There’s not much happening this end, we’re just trying to get back to sense of normality after 6 months of Hell. I thoroughly recommend avoiding Redundancy, where possible. You know, with the same rigour and enthusiasm that you would readily utilise to avoid genital warts.
Thankfully the end of the saga is nigh and we are focused and committed to getting ourselves out of this dreadful and rather unexpected mess. K’s claim descended into chaos over these last few weeks when she was summoned to do Jury Duty. Despite telling all and sundry and turning up at the Job Centre with all the relevant and required gubbins, they still managed to cock up royally and suspend her claim because she failed to turn up and sign on. Really, did she not turn up? That’s a shock, perhaps it had something to do with the fact that she was sitting in a court room as a juror like we told you, D’ya re’mber? Eejits.
Fortunately, yesterday was a historic day. As of that blessed day, we are no longer Dole Scum. K dutifully went to return her “signing on” book, along with the standard-issue head lice, gobby stance and ambivalent conviction that the world owes her a living that was provided courtesy of the DWP’s “How To Be A Scummy Bastard” Starter Pack.

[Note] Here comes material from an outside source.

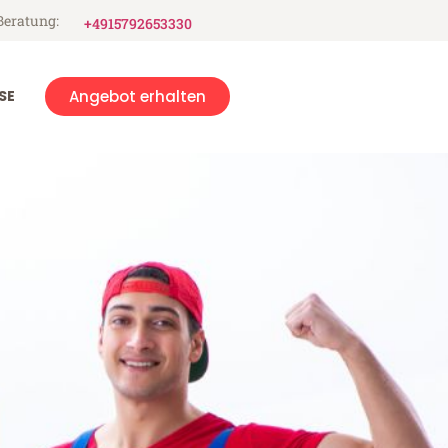
Beratung:
+4915792653330
SE
Angebot erhalten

However, she seems to be stubbornly clinging onto the complementary rancid teeth and is currently agonising over a very awkward and excruciating partial extraction (she had root canal treatment on that very same tooth several years ago. Sadly, it’s all gone to the dogs since then) and she is now confined to tins of baby food and gargling copious volumes of salt water until the dentist has another bash at removing the remaining fragments on Wednesday. Poor little mite.
When at the Job Centre yesterday, K was made to wait for almost an hour as all the members of staff milled around aimlessly clucking “Ooh, there’s a lot of people in today, isn’t there?” to one another, truly bewildered. Yes, there is a lot of people. Here’s a radical idea, how about instead of gaping in amazement, you actually make a point of calling and seeing them so that the queue goes down? Might be a start, eh?
Having then officially signed off, K was asked if she wanted to keep her book AS A SOUVENIR. I kid you not. Oh yes please, we want to frame it and give it pride of place on the mantle, underlined by a little brass plaque that reads: IN LOVING MEMORY OF OUR MENTAL HEALTH.
A full-time wheelchair user since 1998, Claire lives in an adapted bungalow in England with her Partner of 10 years and their two dogs: 















That’s potentially the best closing paragraph I’ve ever read. Period.
I loves you, kiddo!
V xx
Why, thank you
I agree, it made me chuckle too. Let it be a reminder that whenever the Daily Mail or some other right wing garbage is banging on about how “people on benefits have it easy”, look at it and think “actually, it’s pretty goddamn rubbish”.
As an ex-doleite myself (though for about a month), it’s a horrible place to be.
Haha! It’s good that, although obviously a difficult time for you both, you’ve managed to hold on to your dignity and come out the other end with a witty and insightful blog entry.
PS. I forgot to tell you — the Skoda cake advert reminds me of you.
Rhys: First of all, welcome, welcome!
It amazes me how so many people are meant to be “sponging” or “conning” money out of the Government when we have to leap through hoops just to get what we’re entitled to, let alone anything more.
Too true…
Jem:
The dignity might well be intact, but the sanity got its coat and left months ago
You’ve just made K smile — no small feat given the swelling/pain caused by the tooth extraction!